Dataset records.
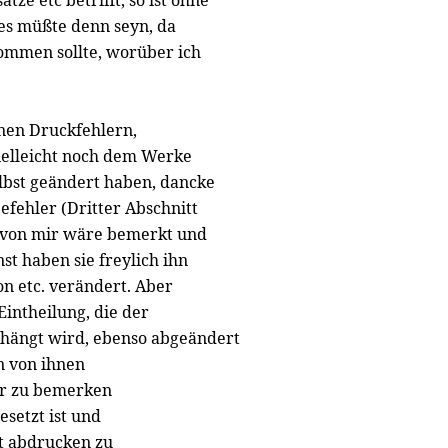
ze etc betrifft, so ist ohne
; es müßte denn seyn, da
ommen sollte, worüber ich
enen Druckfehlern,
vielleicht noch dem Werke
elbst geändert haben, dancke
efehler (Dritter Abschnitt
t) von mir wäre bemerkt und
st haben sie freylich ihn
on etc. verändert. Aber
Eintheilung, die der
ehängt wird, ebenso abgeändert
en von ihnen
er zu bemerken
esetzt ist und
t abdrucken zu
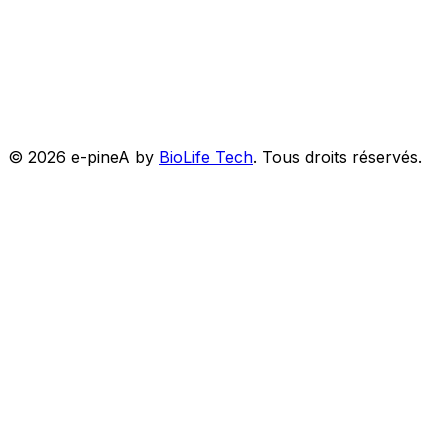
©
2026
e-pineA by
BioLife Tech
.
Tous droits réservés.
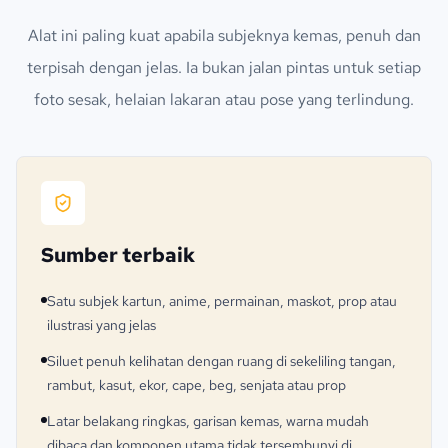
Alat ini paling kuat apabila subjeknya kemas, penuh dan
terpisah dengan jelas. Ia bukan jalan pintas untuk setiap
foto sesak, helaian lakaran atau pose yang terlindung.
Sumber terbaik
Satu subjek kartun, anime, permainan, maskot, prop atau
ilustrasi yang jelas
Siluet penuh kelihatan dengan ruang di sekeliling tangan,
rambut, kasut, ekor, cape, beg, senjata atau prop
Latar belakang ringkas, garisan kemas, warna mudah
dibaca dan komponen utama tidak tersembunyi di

--

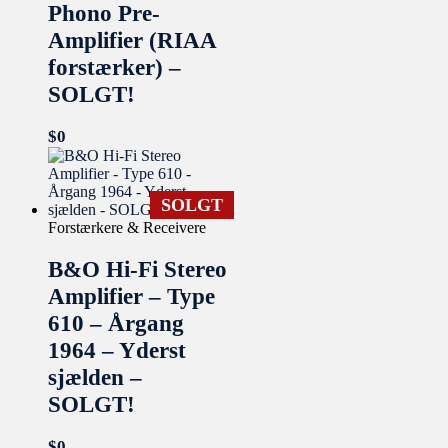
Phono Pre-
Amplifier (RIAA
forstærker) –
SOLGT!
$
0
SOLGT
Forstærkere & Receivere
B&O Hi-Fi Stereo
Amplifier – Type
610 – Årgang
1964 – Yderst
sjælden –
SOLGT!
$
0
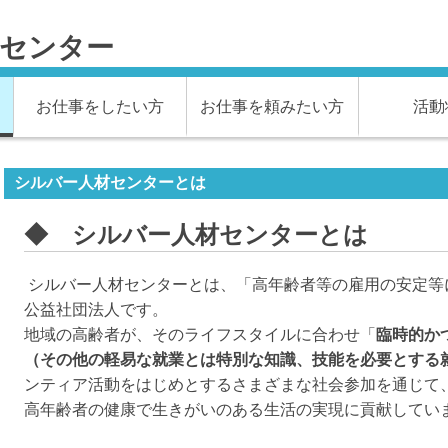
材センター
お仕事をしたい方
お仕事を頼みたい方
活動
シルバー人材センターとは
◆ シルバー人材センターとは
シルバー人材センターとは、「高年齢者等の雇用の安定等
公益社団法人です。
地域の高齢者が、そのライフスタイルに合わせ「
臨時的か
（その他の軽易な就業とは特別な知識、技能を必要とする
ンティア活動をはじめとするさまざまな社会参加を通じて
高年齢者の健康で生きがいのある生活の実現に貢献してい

---

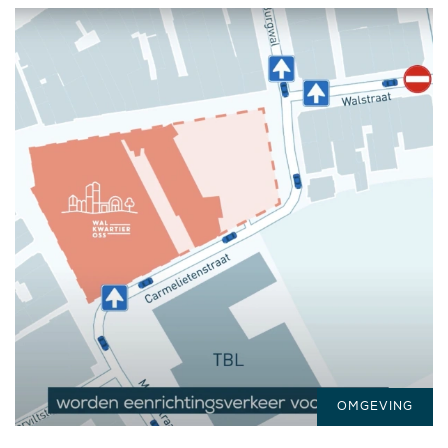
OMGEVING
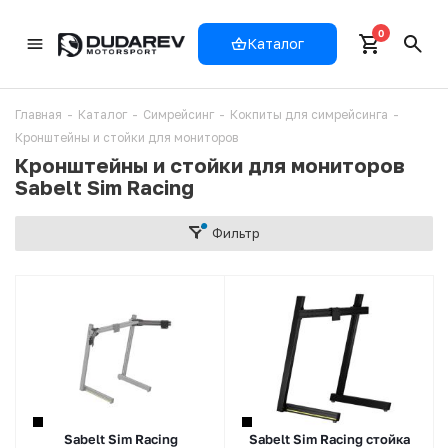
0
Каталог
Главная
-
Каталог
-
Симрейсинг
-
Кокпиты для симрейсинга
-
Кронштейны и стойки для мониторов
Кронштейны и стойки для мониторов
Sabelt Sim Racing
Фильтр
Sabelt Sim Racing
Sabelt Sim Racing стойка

Work instructions. Could you return exactly the stretch of the data above that starts at the line with "ze etc betrifft, so ist ohne" and ends at the line with "en von ihnen", both lines included?

Response to the exercise.
ze etc betrifft, so ist ohne
; es müßte denn seyn, da
ommen sollte, worüber ich
enen Druckfehlern,
vielleicht noch dem Werke
elbst geändert haben, dancke
efehler (Dritter Abschnitt
t) von mir wäre bemerkt und
st haben sie freylich ihn
on etc. verändert. Aber
Eintheilung, die der
ehängt wird, ebenso abgeändert
en von ihnen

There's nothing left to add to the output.